Privacy Policy
Last updated: April 2026
1. Overview
This website (www.simonoster.com) is the personal portfolio of Simon Oster. I take your privacy seriously and handle your data responsibly. This policy explains what information is collected, how it is used, and your rights.
2. Data Controller
Simon Oster — see the Imprint for full contact details.
3. Data Collected
3.1 Contact Form
When you submit the contact form, your name, email address, subject, and message are stored in our database to respond to your inquiry. This data is processed based on your consent (Art. 6(1)(a) GDPR).
3.2 Booking System
Booking a session (Coffee Chat, Consultation, Seminar) requires your name, email, and optional message. This data is stored to facilitate scheduling and is processed based on your consent and the necessity to perform a pre-contractual arrangement (Art. 6(1)(b) GDPR).
3.3 Newsletter Subscription
When you subscribe to the newsletter, your email address is stored. You can unsubscribe at any time. Processing is based on your explicit consent (Art. 6(1)(a) GDPR).
3.4 AI Chat Assistant ("Simon Says")
The chat assistant is powered by OpenAI. When you use it, your messages and the AI's responses are sent to and processed by OpenAI's API (OpenAI, Inc., San Francisco, USA). Conversations are also logged to LangSmith (LangChain, Inc., USA — EU data residency) for quality monitoring, evaluation, and improvement of the chat experience. No personally identifiable information is intentionally collected through the chat, but please avoid sharing sensitive personal data in the conversation.
For details on how OpenAI processes data, see the OpenAI Privacy Policy.
3.5 Hosting & Technical Data
This website is hosted on Vercel. Vercel may collect standard server logs including your IP address, browser type, and access times. This is necessary for the operation and security of the website (Art. 6(1)(f) GDPR). See the Vercel Privacy Policy.
3.6 Analytics
This website uses Vercel Analytics to collect anonymized usage data such as page views, referrers, and device information. Vercel Analytics is privacy-friendly and does not use cookies or track individual users across sites. Data is processed by Vercel, Inc. (USA) and is used solely to understand site usage and improve the experience. See the Vercel Analytics Privacy Policy.
4. Cookies
This website uses only essential cookies required for functionality (e.g., theme preference). No third-party tracking or analytics cookies are used.
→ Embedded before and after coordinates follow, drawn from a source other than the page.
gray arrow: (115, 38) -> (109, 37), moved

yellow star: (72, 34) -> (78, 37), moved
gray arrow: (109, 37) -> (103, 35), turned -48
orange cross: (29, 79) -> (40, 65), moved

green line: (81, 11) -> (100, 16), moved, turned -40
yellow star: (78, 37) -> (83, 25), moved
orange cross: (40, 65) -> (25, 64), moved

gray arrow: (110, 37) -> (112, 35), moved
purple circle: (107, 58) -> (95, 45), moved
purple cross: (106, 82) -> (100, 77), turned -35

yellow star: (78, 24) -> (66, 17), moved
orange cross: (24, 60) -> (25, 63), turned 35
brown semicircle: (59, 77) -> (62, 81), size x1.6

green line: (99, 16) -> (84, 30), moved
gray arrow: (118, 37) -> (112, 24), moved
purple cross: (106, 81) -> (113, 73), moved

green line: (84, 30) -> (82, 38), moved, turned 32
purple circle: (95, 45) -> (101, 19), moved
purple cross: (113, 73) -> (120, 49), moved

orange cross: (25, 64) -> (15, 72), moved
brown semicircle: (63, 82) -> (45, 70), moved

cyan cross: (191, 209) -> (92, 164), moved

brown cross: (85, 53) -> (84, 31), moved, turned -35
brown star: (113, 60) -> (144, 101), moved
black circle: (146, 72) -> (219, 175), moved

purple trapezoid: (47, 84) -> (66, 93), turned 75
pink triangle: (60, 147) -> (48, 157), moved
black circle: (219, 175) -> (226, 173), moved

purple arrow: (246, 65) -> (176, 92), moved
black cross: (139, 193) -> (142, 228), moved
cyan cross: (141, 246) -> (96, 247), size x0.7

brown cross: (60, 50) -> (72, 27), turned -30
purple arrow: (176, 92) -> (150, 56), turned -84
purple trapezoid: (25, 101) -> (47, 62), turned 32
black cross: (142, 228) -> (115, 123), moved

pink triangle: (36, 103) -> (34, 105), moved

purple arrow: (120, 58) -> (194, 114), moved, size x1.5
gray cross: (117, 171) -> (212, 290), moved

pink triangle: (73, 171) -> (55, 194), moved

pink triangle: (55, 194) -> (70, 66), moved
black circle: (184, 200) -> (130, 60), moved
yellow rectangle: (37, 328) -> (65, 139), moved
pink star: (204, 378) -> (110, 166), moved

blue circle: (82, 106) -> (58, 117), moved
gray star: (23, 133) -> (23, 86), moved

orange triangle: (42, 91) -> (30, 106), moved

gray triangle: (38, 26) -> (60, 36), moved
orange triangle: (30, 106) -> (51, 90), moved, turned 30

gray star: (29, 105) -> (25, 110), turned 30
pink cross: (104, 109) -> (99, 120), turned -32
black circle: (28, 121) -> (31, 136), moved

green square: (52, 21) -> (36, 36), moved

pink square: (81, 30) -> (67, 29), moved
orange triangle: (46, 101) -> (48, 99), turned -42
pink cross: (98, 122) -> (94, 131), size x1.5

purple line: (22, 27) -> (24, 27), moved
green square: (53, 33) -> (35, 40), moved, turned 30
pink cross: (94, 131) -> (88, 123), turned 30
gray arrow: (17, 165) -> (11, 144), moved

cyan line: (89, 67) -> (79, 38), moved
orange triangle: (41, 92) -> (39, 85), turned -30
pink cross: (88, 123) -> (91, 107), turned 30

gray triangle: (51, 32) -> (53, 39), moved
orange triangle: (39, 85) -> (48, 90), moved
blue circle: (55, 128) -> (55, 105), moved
Session data for the chat assistant is stored in your browser's sessionStorage and is automatically cleared when you close the tab.
5. Third-Party Services
| Service | Purpose | Provider |
|---|---|---|
| OpenAI API | AI Chat Assistant | OpenAI, Inc. (USA) |
| LangSmith | Chat observability & evaluation | LangChain, Inc. (USA — EU data residency) |
| Vercel | Hosting | Vercel, Inc. (USA) |
| Vercel Analytics | Anonymized usage analytics | Vercel, Inc. (USA) |
Data transfers to the USA are conducted under appropriate safeguards, including the EU-U.S. Data Privacy Framework where applicable.
6. Your Rights (GDPR)
You have the right to:
- Access your personal data
- Rectify inaccurate data
- Delete your data ("right to be forgotten")
- Restrict processing
- Data portability
- Object to processing
- Withdraw consent at any time
To exercise any of these rights, please contact me.
7. Data Retention
Contact form submissions and bookings are retained for up to 12 months after the inquiry or engagement is completed, then deleted. Newsletter subscriptions are retained until you unsubscribe. You may request earlier deletion of your data at any time — please contact me.
8. Changes to This Policy
This policy may be updated from time to time. The "Last updated" date at the top reflects the most recent revision.